Первую картину они «убили» сразу, протерев ее растворителем. Полотно погибло бесповоротно. Инициатива исходила от Галины, которая предлагала снять лак, чтобы он не мешал контакту красочной поверхности с грибком. Неопытность помешала им осуществить попытку. Со второй картиной подруги решили не рисковать и попросили снять лак профессионала – приятеля Галины, художника. Ему, конечно, истинной сути происходящего не объяснили. Затем девушки протерли крепким бульоном, зараженным грибком, поверхность очищенной от лака картины и стали наблюдать ее в комнатных условиях. Единственной предосторожностью, которую они применяли, было частое проветривание. Правда, Софья хладнокровно утверждала, что заразиться таким путем невозможно.
Именно эту картину и удостоилась созерцать младшая сестра Галины, окончательно оцепеневшая от всего услышанного.
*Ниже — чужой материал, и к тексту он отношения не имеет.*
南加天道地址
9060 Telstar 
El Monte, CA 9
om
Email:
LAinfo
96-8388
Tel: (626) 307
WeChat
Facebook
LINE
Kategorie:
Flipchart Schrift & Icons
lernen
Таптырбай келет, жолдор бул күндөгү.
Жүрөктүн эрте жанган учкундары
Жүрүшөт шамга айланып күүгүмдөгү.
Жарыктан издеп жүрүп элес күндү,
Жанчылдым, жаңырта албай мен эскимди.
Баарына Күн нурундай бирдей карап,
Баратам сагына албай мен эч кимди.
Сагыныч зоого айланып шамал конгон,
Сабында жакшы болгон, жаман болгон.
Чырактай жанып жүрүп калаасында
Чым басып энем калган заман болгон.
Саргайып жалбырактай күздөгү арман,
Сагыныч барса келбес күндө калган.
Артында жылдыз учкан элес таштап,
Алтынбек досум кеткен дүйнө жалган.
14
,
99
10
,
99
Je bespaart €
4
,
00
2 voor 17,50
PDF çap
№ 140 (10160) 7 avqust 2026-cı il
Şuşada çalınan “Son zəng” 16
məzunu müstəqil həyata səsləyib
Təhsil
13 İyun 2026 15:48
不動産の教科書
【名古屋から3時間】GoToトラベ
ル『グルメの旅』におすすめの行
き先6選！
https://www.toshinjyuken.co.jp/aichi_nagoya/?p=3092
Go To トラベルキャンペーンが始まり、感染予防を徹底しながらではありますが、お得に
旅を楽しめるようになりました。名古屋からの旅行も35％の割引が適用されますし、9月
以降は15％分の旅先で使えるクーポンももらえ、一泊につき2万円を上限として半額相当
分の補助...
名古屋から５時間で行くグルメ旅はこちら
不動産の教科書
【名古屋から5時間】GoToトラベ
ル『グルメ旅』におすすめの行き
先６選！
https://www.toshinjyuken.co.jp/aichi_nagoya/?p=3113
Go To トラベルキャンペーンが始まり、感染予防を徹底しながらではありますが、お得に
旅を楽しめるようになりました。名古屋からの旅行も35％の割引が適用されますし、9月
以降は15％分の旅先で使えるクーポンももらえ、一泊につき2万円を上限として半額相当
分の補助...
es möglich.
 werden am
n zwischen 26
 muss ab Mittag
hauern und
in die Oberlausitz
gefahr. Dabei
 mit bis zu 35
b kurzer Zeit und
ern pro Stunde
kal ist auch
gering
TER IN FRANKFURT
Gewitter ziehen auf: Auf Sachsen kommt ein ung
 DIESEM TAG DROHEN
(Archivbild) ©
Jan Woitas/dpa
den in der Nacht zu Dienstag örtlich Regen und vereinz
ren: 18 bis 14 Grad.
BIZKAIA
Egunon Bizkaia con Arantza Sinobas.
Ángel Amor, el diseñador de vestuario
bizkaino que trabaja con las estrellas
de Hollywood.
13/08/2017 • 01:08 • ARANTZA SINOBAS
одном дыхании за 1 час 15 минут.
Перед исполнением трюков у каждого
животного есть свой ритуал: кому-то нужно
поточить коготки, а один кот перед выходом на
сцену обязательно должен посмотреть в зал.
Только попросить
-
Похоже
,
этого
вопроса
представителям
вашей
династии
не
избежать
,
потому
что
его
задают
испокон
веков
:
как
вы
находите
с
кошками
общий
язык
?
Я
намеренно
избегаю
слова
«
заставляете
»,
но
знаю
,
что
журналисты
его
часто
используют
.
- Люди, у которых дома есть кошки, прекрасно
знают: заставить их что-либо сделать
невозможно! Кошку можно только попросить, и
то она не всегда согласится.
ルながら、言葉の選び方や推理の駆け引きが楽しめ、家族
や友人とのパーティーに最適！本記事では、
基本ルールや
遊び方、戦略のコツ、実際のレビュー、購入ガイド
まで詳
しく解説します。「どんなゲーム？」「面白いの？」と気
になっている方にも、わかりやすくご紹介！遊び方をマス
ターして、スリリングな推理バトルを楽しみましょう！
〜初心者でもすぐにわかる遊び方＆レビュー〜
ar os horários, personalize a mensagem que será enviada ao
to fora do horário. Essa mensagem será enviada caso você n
– Эффект-то был, но совсем не такой, как они ожидали. Полотно девятнадцатого века, дрянная копия известной средневековой батальной сцены, вовсе не превратилось на их глазах в старинную картину, в свой прототип. Оно просто покрылось матовой голубоватой пленкой, которая вела себя на удивление инертно. Софья уверяла, что грибку не хватает питания, состав краски, в основном минеральной, не пришелся ему по вкусу. И вот тогда Галина, проявлявшая к делу все более маниакальный интерес, вспомнила, что тот же ее приятель художник иногда использовал для левкаса, грунта и прочих технических нужд материал под названием рыбий клей, на сто процентов органический. Она пошла на многие хитрости и уловки, чтобы привлечь к делу ни о чем не подозревающего молодого человека, ничего ему толком при этом не сообщив. Соврала, что готовит подарок для родственницы, и он даром написал для нее копию известного полотна Тьеполо. При изготовлении грунта был использован редкий дорогой материал – осетровый клей. Написал он картину на старом отмытом холсте, оставшемся после первой неудачной попытки. Уж как тетка уломала его на это, не знаю, но он, наверное, был в нее влюблен по уши, если согласился и сделал все, как она хотела.
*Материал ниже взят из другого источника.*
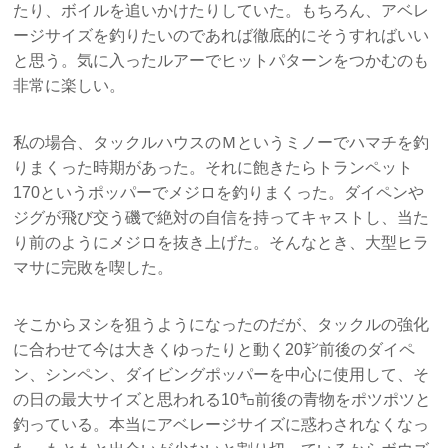
たり、ボイルを追いかけたりしていた。もちろん、アベレ
ージサイズを釣りたいのであれば徹底的にそうすればいい
と思う。気に入ったルアーでヒットパターンをつかむのも
非常に楽しい。
私の場合、タックルハウスのＭというミノーでハマチを釣
りまくった時期があった。それに飽きたらトランペット
170というポッパーでメジロを釣りまくった。ダイペンや
ジグが飛び交う磯で絶対の自信を持ってキャストし、当た
り前のようにメジロを抜き上げた。そんなとき、大型ヒラ
マサに完敗を喫した。
そこからヌシを狙うようになったのだが、タックルの強化
に合わせて今は大きくゆったりと動く20㌢前後のダイペ
ン、シンペン、ダイビングポッパーを中心に使用して、そ
の日の最大サイズと思われる10㌔前後の青物をポツポツと
釣っている。本当にアベレージサイズに惑わされなくなっ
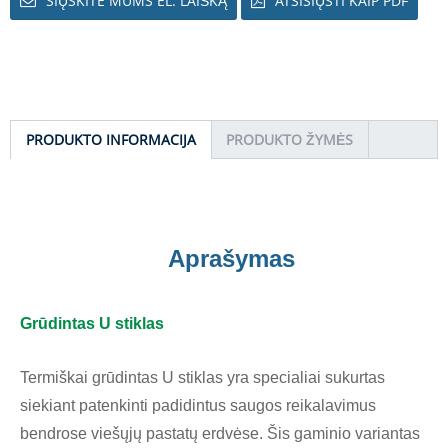
SIŲSKITE MUMS EL. LAIŠKĄ
ATSISIŲSTI KAIP PDF
PRODUKTO INFORMACIJA
PRODUKTO ŽYMĖS
Aprašymas
Grūdintas U stiklas
Termiškai grūdintas U stiklas yra specialiai sukurtas
siekiant patenkinti padidintus saugos reikalavimus
bendrose viešųjų pastatų erdvėse. Šis gaminio variantas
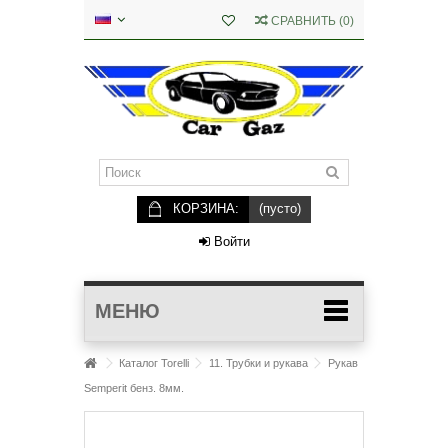
СРАВНИТЬ
(
0
)
КОРЗИНА:
(пусто)
Войти
МЕНЮ
Каталог Torelli
11. Трубки и рукава
Рукав
Semperit бенз. 8мм.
Далее подруги, не желавшие рисковать, посвящая в свой эксперимент посторонних, действовали вдвоем. Софья, усвоившая особенности техники наведения грунта, заявила, что справится с задачей. Именно для этого и потребовались инструменты, которые Галина тайком взяла в шкафу у отца. Их собирались применить в тот же день. Технология, придуманная Софьей, была не сложна. Она планировала сделать несколько микронадрезов на свежем красочном слое, вплоть до грунта, и осторожно внедрить туда бульон из осетрового клея, в котором грибок так замечательно себя чувствовал. Этого бульона у нее было заготовлено столько, что, как она сама шутила, хватило бы подделать «целый Эрмитаж».